Extracted page text data
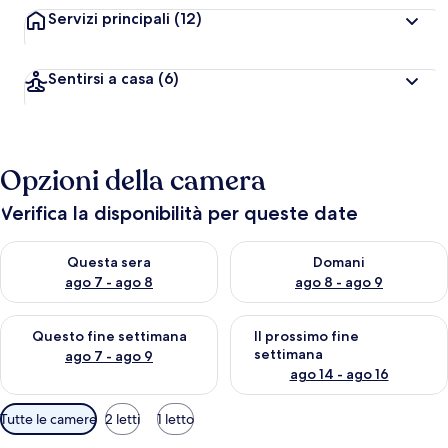
Servizi principali
(12)
Sentirsi a casa
(6)
Opzioni della camera
Verifica la disponibilità per queste date
Verifica la disponibilità per questa sera, ago 7 - ago 8
Verifica la disponibilità per d
Questa sera
Domani
ago 7 - ago 8
ago 8 - ago 9
Verifica la disponibilità per questo fine settimana, ago 7 - ago
Verifica la disponibilità per il
Questo fine settimana
Il prossimo fine
settimana
ago 7 - ago 9
ago 14 - ago 16
Filtri
Tutte le camere
2 letti
1 letto
disponibili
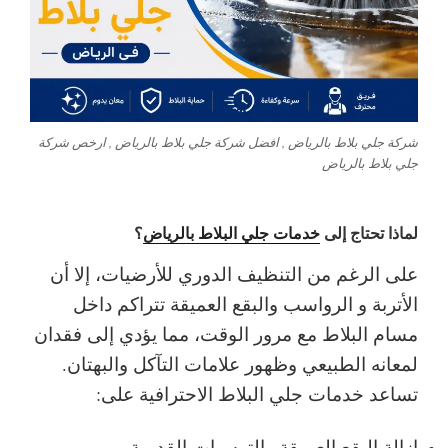
شركة جلي بلاط بالرياض , افضل شركة جلي بلاط بالرياض , ارخص شركة
جلي بلاط بالرياض
لماذا تحتاج إلى
خدمات جلي البلاط بالرياض
؟
على الرغم من التنظيف الدوري للأرضيات، إلا أن
الأتربة و الرواسب والبقع العميقة تتراكم داخل
مسام البلاط مع مرور الوقت، مما يؤدي إلى فقدان
لمعانه الطبيعي وظهور علامات التآكل والبهتان.
تساعد خدمات جلي البلاط الاحترافية على:
إزالة البقع العميقة والترسبات القديمة.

## EXERCISE GOAL
Only the number is wanted: how many lines in the preceding entries hold the string "البلاط"?

## RESPONSE FOR THIS EXERCISE
3